İlişkideki Tavırlarınız?


Karşı tarafın tepkisi değişiyor. Ben mesela eğer görüşmek istiyorsam gider "şu gün müsait misin/şuraya gidelim mi" diye teklif ederim, dediğim gibi hiç çekinmem yok, belki de ben fazla atak davranıyorum bilmiyorum

Karşı tarafın tepkisi demiştim. Bazıları kartları açık oynamaktan hoşlanmıyor, daha utangaç veya "hanım hanımcık" birini istiyor. Bazıları tam tersi, karşılarında açık davranan, davranışlarının altında başka anlamlar aramayacağı birinden memnun oluyor.

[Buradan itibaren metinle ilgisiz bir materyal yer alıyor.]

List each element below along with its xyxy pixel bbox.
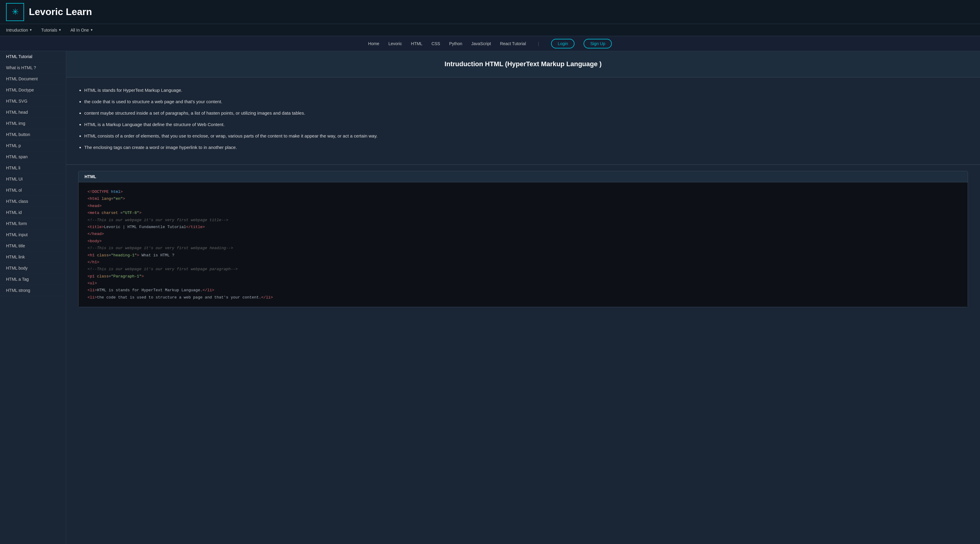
sidebar-item-5[interactable]: HTML head	[0, 107, 66, 118]
code-line-8: <!--This is our webpage it's our very fi…	[88, 245, 959, 251]
code-line-10: </h1>	[88, 259, 959, 266]
code-line-15: <li>the code that is used to structure a…	[88, 294, 959, 301]
sidebar-item-label-5: HTML head	[6, 110, 28, 115]
code-part: What is HTML ?	[139, 253, 175, 258]
sub-nav-allinone[interactable]: All In One ▼	[70, 28, 93, 32]
sidebar-item-11[interactable]: HTML UI	[0, 173, 66, 185]
sidebar-item-18[interactable]: HTML link	[0, 251, 66, 262]
code-part: HTML is stands for HyperText Markup Lang…	[97, 288, 202, 293]
nav-link-css[interactable]: CSS	[431, 41, 440, 46]
sidebar-item-label-19: HTML body	[6, 266, 28, 270]
sidebar-item-label-17: HTML title	[6, 243, 25, 248]
introduction-dropdown-icon: ▼	[29, 28, 32, 32]
sidebar-item-label-16: HTML input	[6, 232, 28, 237]
sidebar-item-label-2: HTML Document	[6, 76, 38, 81]
code-line-6: </head>	[88, 231, 959, 237]
sidebar-item-10[interactable]: HTML li	[0, 162, 66, 173]
bullet-1: the code that is used to structure a web…	[84, 98, 968, 105]
sidebar-item-6[interactable]: HTML img	[0, 118, 66, 129]
nav-link-home[interactable]: Home	[368, 41, 379, 46]
code-part: <body>	[88, 239, 102, 243]
sidebar-item-9[interactable]: HTML span	[0, 151, 66, 162]
sidebar-item-label-0: HTML Tutorial	[6, 54, 32, 59]
logo-box: ✳	[6, 3, 24, 21]
sidebar-item-label-8: HTML p	[6, 143, 21, 148]
sidebar-item-label-4: HTML SVG	[6, 99, 27, 103]
code-part: lang	[99, 196, 111, 201]
brand-title: Levoric Learn	[29, 6, 92, 17]
code-part: =	[111, 196, 113, 201]
nav-link-html[interactable]: HTML	[411, 41, 422, 46]
sidebar-item-12[interactable]: HTML ol	[0, 185, 66, 196]
sidebar-item-16[interactable]: HTML input	[0, 229, 66, 240]
sidebar-item-8[interactable]: HTML p	[0, 140, 66, 151]
bullet-0: HTML is stands for HyperText Markup Lang…	[84, 87, 968, 94]
sidebar-item-14[interactable]: HTML id	[0, 207, 66, 218]
code-part: <li>	[88, 295, 97, 300]
code-part: class	[94, 253, 108, 258]
sidebar-item-label-11: HTML UI	[6, 177, 22, 181]
code-line-9: <h1 class="heading-1"> What is HTML ?	[88, 252, 959, 259]
code-line-7: <body>	[88, 238, 959, 245]
code-header: HTML	[78, 171, 968, 182]
code-line-2: <head>	[88, 202, 959, 209]
code-part: <!--This is our webpage it's our very fi…	[88, 267, 238, 271]
nav-link-javascript[interactable]: JavaScript	[471, 41, 491, 46]
sidebar-item-21[interactable]: HTML strong	[0, 285, 66, 296]
sidebar-item-19[interactable]: HTML body	[0, 262, 66, 274]
code-line-13: <ul>	[88, 280, 959, 287]
nav-link-levoric[interactable]: Levoric	[388, 41, 402, 46]
code-part: <ul>	[88, 281, 97, 286]
code-part: "heading-1"	[111, 253, 137, 258]
main-layout: HTML Tutorial What is HTML ? HTML Docume…	[0, 51, 980, 544]
sidebar-item-label-14: HTML id	[6, 210, 22, 215]
sub-nav-introduction[interactable]: Intruduction ▼	[6, 28, 32, 32]
second-navbar: Home Levoric HTML CSS Python JavaScript …	[0, 36, 980, 51]
sidebar-item-2[interactable]: HTML Document	[0, 73, 66, 84]
sidebar-item-label-18: HTML link	[6, 255, 25, 259]
nav-link-python[interactable]: Python	[449, 41, 462, 46]
content-header: Intruduction HTML (HyperText Markup Lang…	[66, 51, 980, 78]
code-line-14: <li>HTML is stands for HyperText Markup …	[88, 287, 959, 294]
sub-nav-tutorials[interactable]: Tutorials ▼	[41, 28, 61, 32]
bullet-5: The enclosing tags can create a word or …	[84, 144, 968, 151]
code-part: <meta	[88, 211, 99, 215]
content-bullet-list: HTML is stands for HyperText Markup Lang…	[78, 87, 968, 151]
sidebar-item-label-9: HTML span	[6, 154, 28, 159]
code-part: <title>	[88, 225, 104, 229]
sidebar-item-label-21: HTML strong	[6, 288, 30, 293]
code-block: HTML <!DOCTYPE html> <html lang="en"> <h…	[78, 171, 968, 307]
nav-link-react[interactable]: React Tutorial	[500, 41, 526, 46]
code-body: <!DOCTYPE html> <html lang="en"> <head> …	[78, 182, 968, 307]
content-area: Intruduction HTML (HyperText Markup Lang…	[66, 51, 980, 544]
sidebar-item-1[interactable]: What is HTML ?	[0, 62, 66, 73]
code-line-5: <title>Levoric | HTML Fundamentle Tutori…	[88, 224, 959, 231]
code-part: </li>	[261, 295, 273, 300]
sidebar-item-0[interactable]: HTML Tutorial	[0, 51, 66, 62]
sidebar-item-label-20: HTML a Tag	[6, 277, 29, 282]
top-navbar: ✳ Levoric Learn	[0, 0, 980, 24]
sidebar-item-20[interactable]: HTML a Tag	[0, 274, 66, 285]
code-part: </h1>	[88, 260, 99, 264]
sidebar-item-15[interactable]: HTML form	[0, 218, 66, 229]
code-part: "UTF-8"	[123, 211, 139, 215]
sidebar-item-4[interactable]: HTML SVG	[0, 96, 66, 107]
code-part: <!--This is our webpage it's our very fi…	[88, 246, 233, 250]
sub-nav-tutorials-label: Tutorials	[41, 28, 57, 32]
code-part: charset	[99, 211, 118, 215]
code-part: </head>	[88, 232, 104, 236]
code-part: html	[108, 189, 120, 194]
sidebar-item-3[interactable]: HTML Doctype	[0, 84, 66, 96]
code-line-12: <p1 class="Paragraph-1">	[88, 273, 959, 280]
sidebar-item-label-6: HTML img	[6, 121, 25, 126]
login-button[interactable]: Login	[551, 39, 574, 48]
code-line-3: <meta charset ="UTF-8">	[88, 209, 959, 216]
sidebar-item-label-10: HTML li	[6, 165, 21, 170]
sidebar-item-7[interactable]: HTML button	[0, 129, 66, 140]
bullet-2: content maybe structured inside a set of…	[84, 110, 968, 117]
logo-icon: ✳	[12, 7, 19, 17]
signup-button[interactable]: Sign Up	[584, 39, 612, 48]
sidebar-item-17[interactable]: HTML title	[0, 240, 66, 251]
sidebar-item-13[interactable]: HTML class	[0, 196, 66, 207]
code-label: HTML	[84, 174, 96, 179]
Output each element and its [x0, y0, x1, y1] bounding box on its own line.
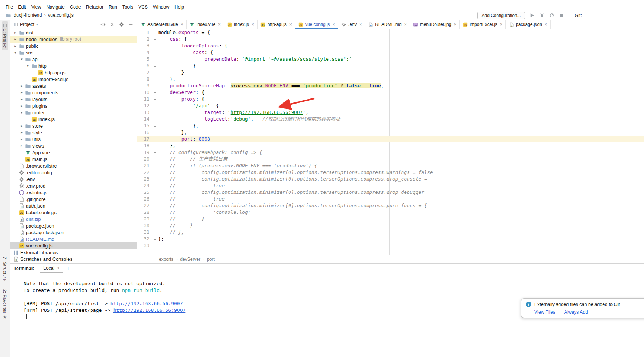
menu-item-navigate[interactable]: Navigate	[44, 4, 67, 10]
tab-package-json[interactable]: {}package.json×	[506, 20, 551, 29]
tree-item-router[interactable]: ▾router	[10, 109, 137, 116]
tab-importexcel-js[interactable]: JSimportExcel.js×	[460, 20, 506, 29]
tab-readme-md[interactable]: MREADME.md×	[365, 20, 410, 29]
tree-item-dist[interactable]: ▸dist	[10, 29, 137, 36]
fold-end-icon[interactable]	[151, 236, 158, 242]
menu-item-window[interactable]: Window	[150, 4, 172, 10]
close-tab-icon[interactable]: ×	[500, 22, 502, 27]
code-text[interactable]: target: 'http://192.168.66.56:9007',	[158, 109, 644, 116]
tree-collapsed-arrow-icon[interactable]: ▸	[19, 84, 24, 88]
tab-menurouter-jpg[interactable]: menuRouter.jpg×	[410, 20, 460, 29]
tree-item-store[interactable]: ▸store	[10, 122, 137, 129]
fold-collapse-icon[interactable]	[151, 43, 158, 49]
tree-collapsed-arrow-icon[interactable]: ▸	[13, 44, 18, 48]
code-text[interactable]: // if (process.env.NODE_ENV === 'product…	[158, 162, 644, 169]
debug-bug-icon[interactable]	[539, 12, 545, 18]
tab-asidemenu-vue[interactable]: AsideMenu.vue×	[137, 20, 187, 29]
code-text[interactable]: css: {	[158, 36, 644, 43]
menu-item-code[interactable]: Code	[67, 4, 84, 10]
tree-item-babel-config-js[interactable]: JSbabel.config.js	[10, 209, 137, 216]
menu-item-refactor[interactable]: Refactor	[84, 4, 106, 10]
tree-collapsed-arrow-icon[interactable]: ▸	[13, 31, 18, 34]
fold-end-icon[interactable]	[151, 122, 158, 129]
breadcrumb-project-name[interactable]: duoji-frontend	[14, 13, 42, 18]
menu-item-tools[interactable]: Tools	[120, 4, 136, 10]
tree-item-app-vue[interactable]: App.vue	[10, 149, 137, 156]
menu-item-view[interactable]: View	[29, 4, 44, 10]
fold-end-icon[interactable]	[151, 142, 158, 149]
tree-item-http-api-js[interactable]: JShttp-api.js	[10, 69, 137, 76]
close-tab-icon[interactable]: ×	[252, 22, 254, 27]
git-widget-label[interactable]: Git:	[575, 13, 582, 18]
terminal-tab-local[interactable]: Local ×	[40, 264, 63, 273]
gear-icon[interactable]	[119, 21, 125, 27]
project-view-dropdown-icon[interactable]: ▾	[36, 23, 38, 26]
code-text[interactable]: },	[158, 142, 644, 149]
code-text[interactable]: logLevel:'debug', //控制台终端打印代理前的真实地址	[158, 116, 644, 122]
code-text[interactable]: // ]	[158, 216, 644, 222]
tree-item-views[interactable]: ▸views	[10, 142, 137, 149]
terminal-url-link[interactable]: http://192.168.66.56:9007	[110, 301, 183, 306]
code-text[interactable]: devServer: {	[158, 89, 644, 96]
code-text[interactable]: // },	[158, 229, 644, 236]
code-text[interactable]: // config.optimization.minimizer[0].opti…	[158, 169, 644, 176]
editor-breadcrumb-exports[interactable]: exports	[159, 257, 173, 262]
hide-panel-icon[interactable]	[128, 21, 134, 27]
tree-item-assets[interactable]: ▸assets	[10, 82, 137, 89]
run-icon[interactable]	[529, 12, 535, 18]
fold-end-icon[interactable]	[151, 76, 158, 82]
locate-file-icon[interactable]	[100, 21, 106, 27]
fold-collapse-icon[interactable]	[151, 36, 158, 43]
editor-breadcrumb-devserver[interactable]: devServer	[180, 257, 200, 262]
code-text[interactable]: loaderOptions: {	[158, 43, 644, 49]
code-text[interactable]: };	[158, 236, 644, 242]
code-text[interactable]: // // 生产去除日志	[158, 156, 644, 162]
menu-item-file[interactable]: File	[3, 4, 16, 10]
code-text[interactable]: },	[158, 122, 644, 129]
menu-item-edit[interactable]: Edit	[16, 4, 29, 10]
collapse-all-icon[interactable]	[109, 21, 115, 27]
tree-expanded-arrow-icon[interactable]: ▾	[25, 64, 31, 68]
fold-collapse-icon[interactable]	[151, 29, 158, 36]
terminal-title[interactable]: Terminal:	[14, 266, 34, 271]
fold-collapse-icon[interactable]	[151, 89, 158, 96]
code-text[interactable]: module.exports = {	[158, 29, 644, 36]
notification-action-view-files[interactable]: View Files	[534, 310, 555, 315]
code-editor[interactable]: 1module.exports = {2 css: {3 loaderOptio…	[137, 29, 644, 255]
code-text[interactable]: // config.optimization.minimizer[0].opti…	[158, 189, 644, 196]
tree-collapsed-arrow-icon[interactable]: ▸	[19, 104, 24, 108]
tree-item-main-js[interactable]: JSmain.js	[10, 156, 137, 162]
code-text[interactable]: sass: {	[158, 49, 644, 56]
project-panel-title[interactable]: Project	[20, 22, 34, 27]
tree-item-eslintrc-js[interactable]: .eslintrc.js	[10, 189, 137, 196]
close-tab-icon[interactable]: ×	[359, 22, 362, 27]
tree-item-dist-zip[interactable]: Zdist.zip	[10, 216, 137, 222]
close-tab-icon[interactable]: ×	[404, 22, 407, 27]
tree-item-package-lock-json[interactable]: {}package-lock.json	[10, 229, 137, 236]
tree-expanded-arrow-icon[interactable]: ▾	[13, 51, 18, 54]
tree-collapsed-arrow-icon[interactable]: ▸	[19, 97, 24, 101]
code-text[interactable]: // 'console.log'	[158, 209, 644, 216]
tool-window-button-7-structure[interactable]: 7: Structure	[2, 255, 8, 282]
code-text[interactable]: // true	[158, 182, 644, 189]
tree-expanded-arrow-icon[interactable]: ▾	[19, 111, 24, 114]
stop-icon[interactable]	[559, 12, 565, 18]
tree-collapsed-arrow-icon[interactable]: ▸	[19, 137, 24, 141]
tree-item-env-prod[interactable]: .env.prod	[10, 182, 137, 189]
close-tab-icon[interactable]: ×	[545, 22, 547, 27]
terminal-url-link[interactable]: http://192.168.66.56:9007	[113, 307, 186, 313]
notification-action-always-add[interactable]: Always Add	[564, 310, 588, 315]
code-text[interactable]: prependData: `@import "~@/assets/scss/st…	[158, 56, 644, 63]
tab-index-js[interactable]: JSindex.js×	[224, 20, 258, 29]
code-text[interactable]: }	[158, 63, 644, 69]
new-terminal-tab-icon[interactable]: +	[67, 266, 69, 272]
tree-item-src[interactable]: ▾src	[10, 49, 137, 56]
tree-item-plugins[interactable]: ▸plugins	[10, 102, 137, 109]
close-terminal-tab-icon[interactable]: ×	[57, 266, 59, 271]
tree-expanded-arrow-icon[interactable]: ▾	[19, 57, 24, 61]
tree-item-gitignore[interactable]: .gitignore	[10, 196, 137, 202]
terminal-cursor[interactable]	[24, 314, 27, 319]
tree-collapsed-arrow-icon[interactable]: ▸	[19, 124, 24, 128]
close-tab-icon[interactable]: ×	[181, 22, 183, 27]
fold-collapse-icon[interactable]	[151, 149, 158, 156]
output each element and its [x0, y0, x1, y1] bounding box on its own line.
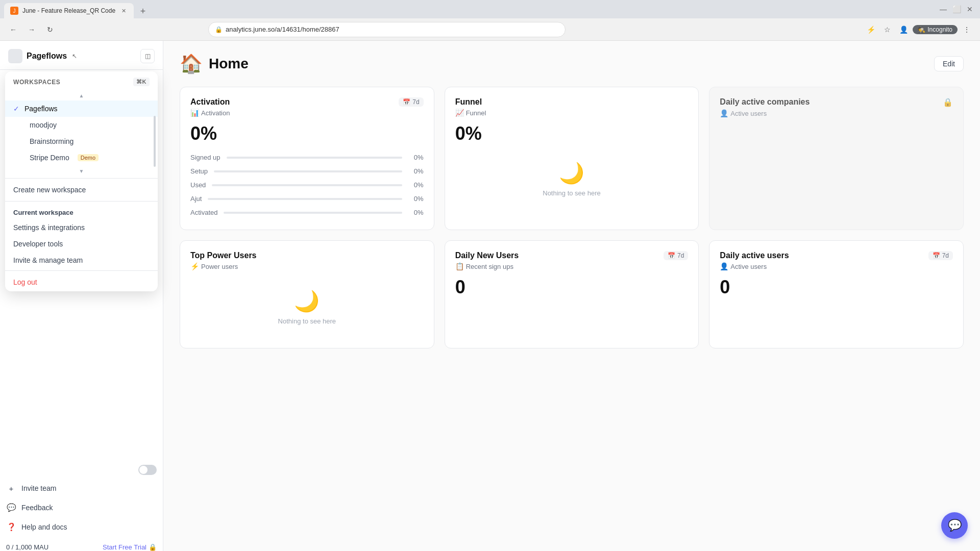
cursor-indicator: ↖	[72, 53, 77, 60]
sidebar-logo[interactable]: Pageflows ↖	[8, 49, 77, 63]
tpu-empty-icon: 🌙	[294, 289, 320, 313]
tab-title: June - Feature Release_QR Code	[22, 7, 115, 14]
funnel-subtitle-icon: 📈	[455, 109, 464, 117]
bookmark-icon[interactable]: ☆	[880, 22, 894, 37]
address-bar[interactable]: 🔒 analytics.june.so/a/14631/home/28867	[208, 22, 566, 37]
bar-signed-up	[227, 157, 402, 159]
chat-button[interactable]: 💬	[941, 512, 968, 539]
tpu-subtitle: ⚡ Power users	[190, 262, 424, 270]
main-content: 🏠 Home Edit Activation 📅 7d 📊	[163, 41, 980, 551]
workspace-item-moodjoy[interactable]: moodjoy	[5, 117, 158, 133]
dac-subtitle-icon: 👤	[720, 109, 728, 117]
workspace-scrollbar[interactable]	[154, 116, 156, 167]
feedback-nav[interactable]: 💬 Feedback	[0, 498, 163, 517]
page-header: 🏠 Home Edit	[180, 53, 964, 74]
feedback-label: Feedback	[21, 504, 53, 512]
funnel-value: 0%	[455, 123, 689, 144]
divider-1	[5, 178, 158, 179]
dau-subtitle-icon: 👤	[720, 262, 728, 270]
back-button[interactable]: ←	[6, 22, 20, 37]
workspace-name-pageflows: Pageflows	[24, 105, 58, 113]
mau-bar: 0 / 1,000 MAU Start Free Trial 🔒	[0, 537, 163, 551]
active-tab[interactable]: J June - Feature Release_QR Code ✕	[4, 3, 134, 18]
app-container: Pageflows ↖ ◫ Workspaces ⌘K ▲ ✓	[0, 41, 980, 551]
toggle-row	[0, 465, 163, 479]
scroll-down-arrow[interactable]: ▼	[5, 166, 158, 176]
tab-favicon: J	[10, 7, 18, 15]
workspace-item-brainstorming[interactable]: Brainstorming	[5, 133, 158, 149]
toolbar-icons: ⚡ ☆ 👤 🕵 Incognito ⋮	[864, 22, 974, 37]
funnel-subtitle: 📈 Funnel	[455, 109, 689, 117]
tpu-empty-state: 🌙 Nothing to see here	[190, 277, 424, 338]
logo-text: Pageflows	[27, 52, 67, 61]
workspace-item-pageflows[interactable]: ✓ Pageflows	[5, 101, 158, 117]
workspace-name-stripe-demo: Stripe Demo	[13, 154, 69, 162]
minimize-button[interactable]: —	[937, 3, 949, 15]
divider-3	[5, 270, 158, 271]
tab-close-button[interactable]: ✕	[119, 7, 128, 15]
developer-tools-link[interactable]: Developer tools	[5, 236, 158, 252]
new-tab-button[interactable]: +	[136, 4, 150, 18]
maximize-button[interactable]: ⬜	[950, 3, 963, 15]
dac-card-header: Daily active companies 🔒	[720, 97, 953, 107]
dnu-value: 0	[455, 277, 689, 298]
create-workspace-button[interactable]: Create new workspace	[5, 181, 158, 199]
toggle-switch[interactable]	[138, 465, 157, 475]
settings-integrations-link[interactable]: Settings & integrations	[5, 219, 158, 236]
page-title-row: 🏠 Home	[180, 53, 249, 74]
extensions-icon[interactable]: ⚡	[864, 22, 878, 37]
workspace-dropdown: Workspaces ⌘K ▲ ✓ Pageflows moodjoy	[5, 71, 158, 291]
scroll-up-arrow[interactable]: ▲	[5, 90, 158, 101]
dau-value: 0	[720, 277, 953, 298]
tab-bar: J June - Feature Release_QR Code ✕ + — ⬜…	[0, 0, 980, 18]
profile-icon[interactable]: 👤	[896, 22, 911, 37]
tpu-subtitle-icon: ⚡	[190, 262, 199, 270]
dau-title: Daily active users	[720, 251, 789, 260]
invite-manage-team-link[interactable]: Invite & manage team	[5, 252, 158, 268]
table-row: Used 0%	[190, 178, 424, 192]
workspace-name-brainstorming: Brainstorming	[13, 137, 74, 145]
current-workspace-title: Current workspace	[5, 204, 158, 219]
dac-title: Daily active companies	[720, 97, 810, 107]
activation-rows: Signed up 0% Setup 0% Used 0%	[190, 151, 424, 219]
table-row: Activated 0%	[190, 206, 424, 219]
tpu-empty-text: Nothing to see here	[278, 317, 336, 325]
sidebar-collapse-button[interactable]: ◫	[140, 49, 155, 63]
activation-badge: 📅 7d	[399, 97, 423, 107]
dnu-badge: 📅 7d	[664, 251, 688, 260]
logout-button[interactable]: Log out	[5, 273, 158, 291]
sidebar: Pageflows ↖ ◫ Workspaces ⌘K ▲ ✓	[0, 41, 163, 551]
start-trial-button[interactable]: Start Free Trial 🔒	[103, 543, 157, 551]
workspace-search-shortcut[interactable]: ⌘K	[133, 78, 150, 86]
invite-team-nav[interactable]: + Invite team	[0, 479, 163, 497]
workspace-item-stripe-demo[interactable]: Stripe Demo Demo	[5, 149, 158, 166]
dac-subtitle: 👤 Active users	[720, 109, 953, 117]
lock-icon: 🔒	[215, 26, 223, 33]
dashboard-grid: Activation 📅 7d 📊 Activation 0% Signed u…	[180, 87, 964, 348]
funnel-card-header: Funnel	[455, 97, 689, 107]
feedback-icon: 💬	[6, 503, 16, 513]
funnel-title: Funnel	[455, 97, 482, 107]
activation-card: Activation 📅 7d 📊 Activation 0% Signed u…	[180, 87, 434, 230]
logo-icon	[8, 49, 22, 63]
funnel-empty-state: 🌙 Nothing to see here	[455, 148, 689, 210]
help-icon: ❓	[6, 522, 16, 532]
help-docs-nav[interactable]: ❓ Help and docs	[0, 518, 163, 536]
dau-card-header: Daily active users 📅 7d	[720, 251, 953, 260]
incognito-button[interactable]: 🕵 Incognito	[913, 25, 958, 34]
activation-value: 0%	[190, 123, 424, 144]
bar-ajut	[208, 198, 402, 200]
activation-title: Activation	[190, 97, 230, 107]
table-row: Signed up 0%	[190, 151, 424, 164]
menu-icon[interactable]: ⋮	[960, 22, 974, 37]
invite-team-label: Invite team	[21, 484, 56, 492]
sidebar-header: Pageflows ↖ ◫	[0, 41, 163, 70]
close-button[interactable]: ✕	[964, 3, 976, 15]
dnu-title: Daily New Users	[455, 251, 519, 260]
window-controls: — ⬜ ✕	[937, 3, 980, 18]
refresh-button[interactable]: ↻	[43, 22, 57, 37]
dnu-subtitle: 📋 Recent sign ups	[455, 262, 689, 270]
lock-icon-dac: 🔒	[943, 97, 953, 107]
forward-button[interactable]: →	[24, 22, 39, 37]
edit-button[interactable]: Edit	[934, 56, 964, 71]
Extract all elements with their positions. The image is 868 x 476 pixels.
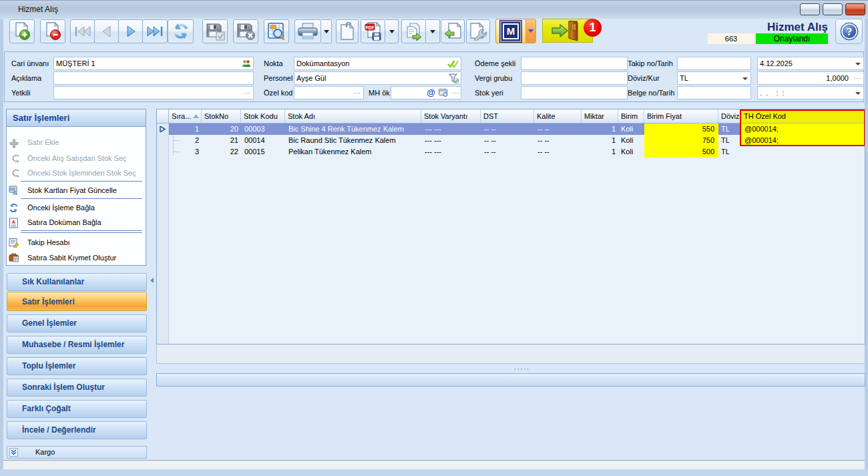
svg-text:PDF: PDF: [365, 25, 374, 30]
svg-text:?: ?: [846, 25, 852, 38]
svg-text:A: A: [12, 219, 16, 225]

Biri mesela benim "hadi bilmemnereye gidelim" demelerimden sıkılıyor, diğeri "oh be her şeyi benden beklemeyen biri, hadi o zaman" diyor.

Trip atmayan, çat diye karşılarına dikilen birine nasıl davranmaları gerektiğini bilmiyorlar :)) Başka bir başlıkta anlatmıştım. Birisiyle tanıştım, ilk çıktığımız gecenin sonuna geldik, baktım bu gayet ilgisiz. Geçtim karşısına, "dürüst ol, sarmadı di mi?" dedim. "Yok ondan değil, midem kötü" dedi. "Bu benim soruma cevap değil, sarmadı di mi" dedim. Kemküm etti, "ya evet" dedi en sonunda. "E iyi o zaman, memnun oldum tanıştığıma, hoşçakal" dedim döndüm evime. Ne aklımda soru işaretleri kaldı, ne evde ona trip attım veya tavır yaptım. Ama o şaşırdı, muhtemelen daha önce böyle bir soru soran olmamıştı

Ben konuşma esnasında "ben açık iletişim kurarım, bir derdim varsa kendi kendime kafamda kurmam, gelir söylerim. Senin de aynısını yaptığını farz ederim, o yüzden bana tavır yaparsan üstüne gelmem, kızdığın kırıldığın veya emin olamadığın bir şey olursa gel sor" derim. Ve öyle de davranırım.

Bu tutumumun avantajını da yaşadım dezavantajını da. Bir kere her şeyi karşı taraftan beklememek daha keyifli ve rahat oluyor, öbür türlü yanlış anlaşılmalar da olabiliyor. Atıyorum adam size pazar günü dışarı çıkmayı teklif edecek ama nasıl tepki vereceğinizi kestiremiyor. Siz daha önceden buluşmanın lafını bile etmiş olsanız daha rahat bir şekilde teklif edebiliyor. Siz de "niye etmedi, niye görüşelim demiyor" kuruntularınızdan kurtuluyorsunuz.

Dezavantajı ne derseniz, alışık oldukları ve başa çıkabilecekleri kadın tipi olmuyorsunuz, bu yüzden bocalayabiliyorlar. Ayrıca rahat ve eşit (mesaj atma, arayıp sorma vs bakımından) davrandığınızda "rahat insan" olabiliyorsunuz.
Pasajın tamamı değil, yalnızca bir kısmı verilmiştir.